Soberana 02 isn’t the only vaccine Cuba is producing: three others are in various stages of testing, including the Abdala vaccine, which began Phase 2 trials on Monday, according to TeleSUR. The other two vaccines are Soberana 01 and Mambisa, the latter of which has an unusual form of delivery, via nasal spray.
Pioneering Medicine Under Siege
Cuba’s development of not one but four COVID-19 vaccines is remarkable, considering the increased pressure put on the socialist nation by the United States over the last year, including being placed on the US State Department’s list of state sponsors of terrorism last month. It has been under embargo by the US since 1960.
The sanctions have put a major dent in Cuban tourism, a mainstay of the country’s economy since the collapse of the Soviet Union 30 years ago. Even before the pandemic hit, Cuba registered a 9.3% drop in tourism in 2019, as the Trump administration reimposed travel restrictions that were relaxed late in Barack Obama’s presidential term.
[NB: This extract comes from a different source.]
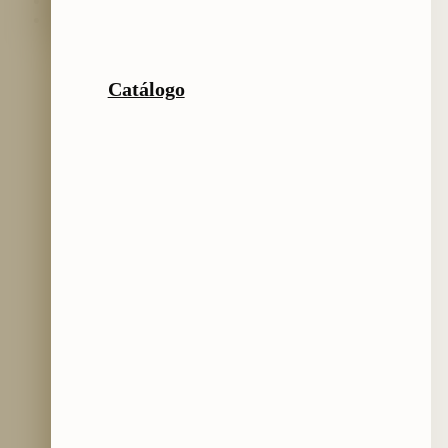
Preguntas frecuentes
Catálogo
Catálogo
Cuba has one of the highest ratios of doctors per capita on the planet and Cuban doctors have played a major role in the Third World in fighting the COVID-19 pandemic, providing medical expertise in more than 40 countries. Ralph Gonsalves, prime minister of Saint Vincent and the Grenadines, and chairman of the Caribbean bloc CARICOM, told Reuters that in many Caribbean countries, Cuban doctors comprise “the backbone of the response to the pandemic.”
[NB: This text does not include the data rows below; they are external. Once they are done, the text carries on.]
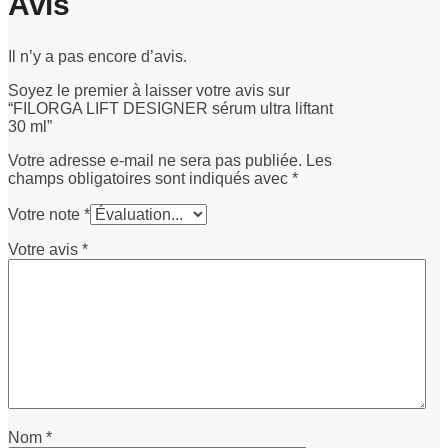
Avis
Il n’y a pas encore d’avis.
Soyez le premier à laisser votre avis sur
“FILORGA LIFT DESIGNER sérum ultra liftant
30 ml”
Votre adresse e-mail ne sera pas publiée.
Les
champs obligatoires sont indiqués avec
*
Votre note
*
Votre avis
*
Nom
*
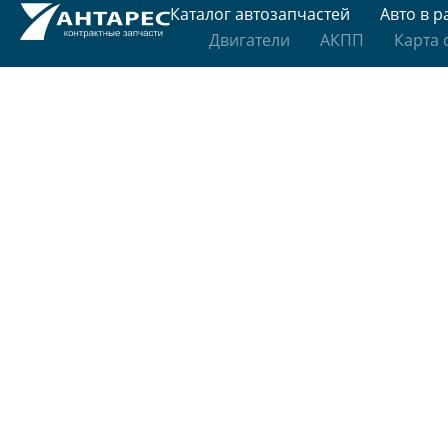
Каталог автозапчастей
Авто в р
Двигатели
АКПП
Карта 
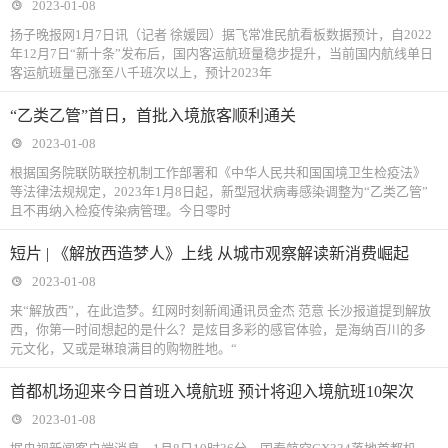
2023-01-08
扬子晚报网1月7日讯（记者 徐媛园）据飞常准民航看板数据预计，自2022
年12月7日“新十条”发布后，国内客运航班量稳步提升，当前国内航线单日
客运航班量已涨至八千班次以上，预计2023年
“乙类乙管”首日，首批入境旅客顺利通关
2023-01-08
根据国务院联防联控机制工作部署和《中华人民共和国国境卫生检疫法》
等法律法规规定，2023年1月8日起，新型冠状病毒感染调整为“乙类乙管”
且不再纳入检疫传染病管理。今日零时
短片 | 《解放西造梦人》上线 从城市观察解读新消费崛起
2023-01-08
来“解放西”，在此造梦。红网时刻新闻通讯员金杰 范意 长沙报道提到解放
西，你第一时间想起的是什么？是炫目多彩的感官体验，是海纳百川的多
元文化，又或是琳琅满目的购物胜地。“
首都机场迎来今日首班入境航班 预计将迎入境航班10架次
2023-01-08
In 2019, nearly every member state at the United Nations voted to condemn the blockade for its "incalculable humanitarian damages" and calling it "a flagrant, massive and systematic violation of human rights" and noting it "qualifies as an act of genocide under Articles II (b) and (c) of the Convention on the Prevention and Punishment of the Crime of Genocide."
The only nations to vote against the resolution were the US and Brazil, while US allies Colombia and Ukraine abstained.